Sem ursos: “Onde fica a fronteira?”

Na mira do governo iraniano, cineasta exila-se num vilarejo enquanto dirige via internet o seu filme. Em debate, a ética sobre imagens — sobretudo quando vidas estão em jogo — e limiares: entre o Irã e Turquia; o documentário e a ficção…

.

Por José Geraldo Couto, no Blog do Cinema

Existem filmes que, mais do que borrar as fronteiras entre ficção e documentário, mostram a força do cinema e, ao mesmo tempo, seus limites e responsabilidades.

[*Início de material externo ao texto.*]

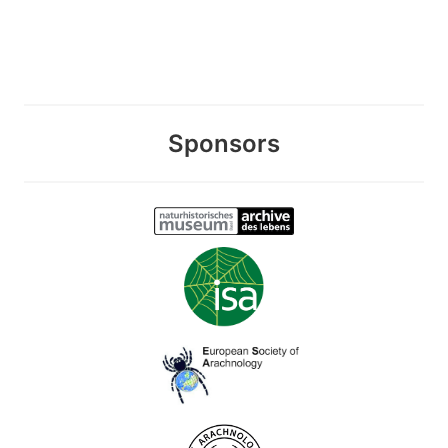
Sponsors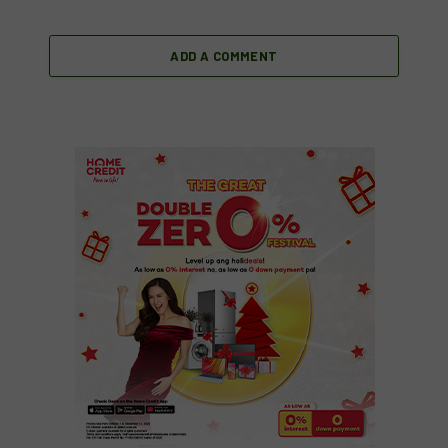
ADD A COMMENT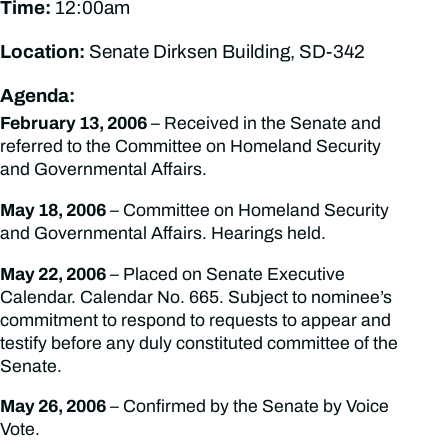
Time:
12:00am
Location:
Senate Dirksen Building, SD-342
Agenda:
February 13, 2006
– Received in the Senate and
referred to the Committee on Homeland Security
and Governmental Affairs.
May 18, 2006
– Committee on Homeland Security
and Governmental Affairs. Hearings held.
May 22, 2006
– Placed on Senate Executive
Calendar. Calendar No. 665. Subject to nominee’s
commitment to respond to requests to appear and
testify before any duly constituted committee of the
Senate.
May 26, 2006
– Confirmed by the Senate by Voice
Vote.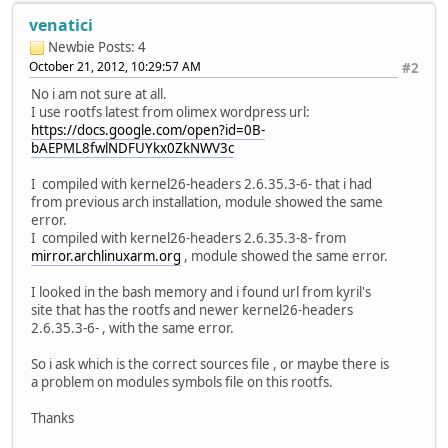
venatici
Newbie
Posts: 4
October 21, 2012, 10:29:57 AM
#2
No i am not sure at all.
I use rootfs latest from olimex wordpress url:
https://docs.google.com/open?id=0B-
bAEPML8fwlNDFUYkx0ZkNWV3c
I compiled with kernel26-headers 2.6.35.3-6- that i had
from previous arch installation, module showed the same
error.
I compiled with kernel26-headers 2.6.35.3-8- from
mirror.archlinuxarm.org
, module showed the same error.
I looked in the bash memory and i found url from kyril's
site that has the rootfs and newer kernel26-headers
2.6.35.3-6- , with the same error.
So i ask which is the correct sources file , or maybe there is
a problem on modules symbols file on this rootfs.
Thanks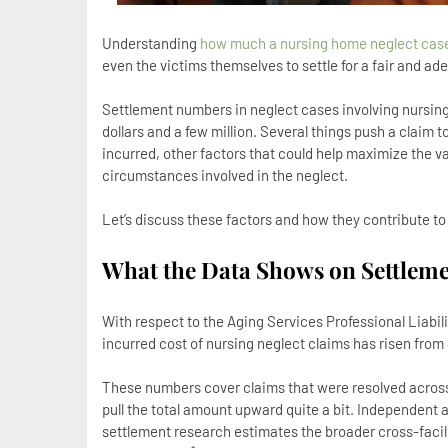
Understanding
how much a nursing home neglect case
even the victims themselves to settle for a fair and a
Settlement numbers in neglect cases involving nursi
dollars and a few million. Several things push a claim 
incurred, other factors that could help maximize the va
circumstances involved in the neglect.
Let’s discuss these factors and how they contribute to
What the Data Shows on Settlem
With respect to the Aging Services Professional Liabil
incurred cost of nursing neglect claims has risen from
These numbers cover claims that were resolved across e
pull the total amount upward quite a bit. Independent
settlement research estimates the broader cross-faci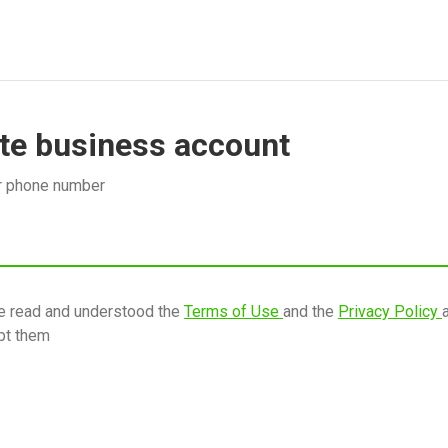
te business account
r phone number
ve read and understood the
Terms of Use
and the
Privacy Policy
pt them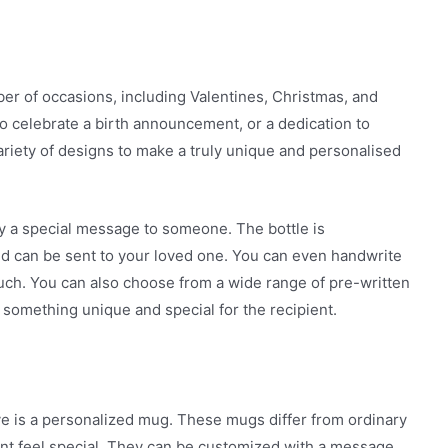
ber of occasions, including Valentines, Christmas, and
o celebrate a birth announcement, or a dedication to
riety of designs to make a truly unique and personalised
ey a special message to someone. The bottle is
d can be sent to your loved one. You can even handwrite
touch. You can also choose from a wide range of pre-written
something unique and special for the recipient.
ve is a personalized mug. These mugs differ from ordinary
nt feel special. They can be customized with a message,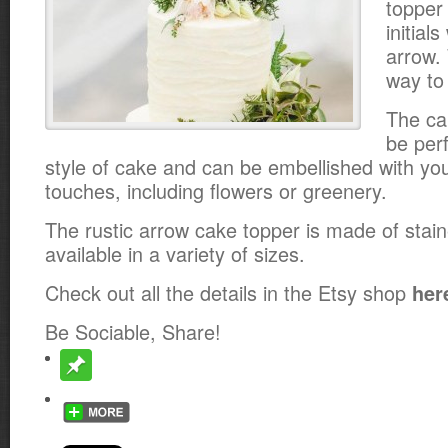
topper
initial
arrow.
way to 
The ca
be per
style of cake and can be embellished with yo
touches, including flowers or greenery.
The rustic arrow cake topper is made of stai
available in a variety of sizes.
Check out all the details in the Etsy shop
her
Be Sociable, Share!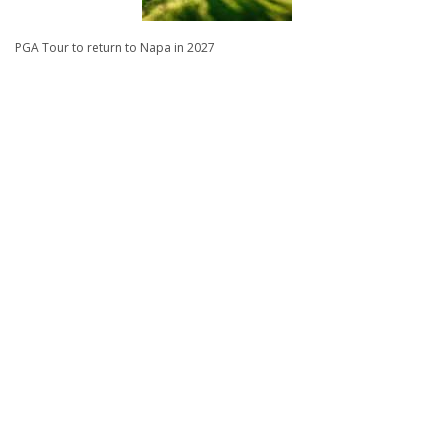
PGA Tour to return to Napa in 2027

É o caso do iraniano Sem ursos, de Jafar Panahi, em cartaz nos cinemas.

Temos ali, de início, uma situação aparentemente documental: um cineasta vigiado pelo regime iraniano – o próprio Panahi, que chegou a ser preso e está impedido de sair do país – dirige à distância, via internet, um filme rodado numa cidade turca. Panahi está num vilarejo perto da fronteira com a Turquia. É uma espécie de exílio dentro de seu próprio país.

No filme dirigido remotamente, um casal de iranianos está em busca de passaportes falsos para emigrar para a Europa Ocidental. A Turquia é apenas um trampolim. Sem ursos começa, aliás, com uma cena desse filme dentro do filme. Ao terminar uma tomada, o diretor-assistente Reza (Reza Heydari) pergunta via internet a Panahi o que ele achou da cena. É a primeira de muitas travessias de uma dimensão a outra desse filme cuja simplicidade é apenas aparente.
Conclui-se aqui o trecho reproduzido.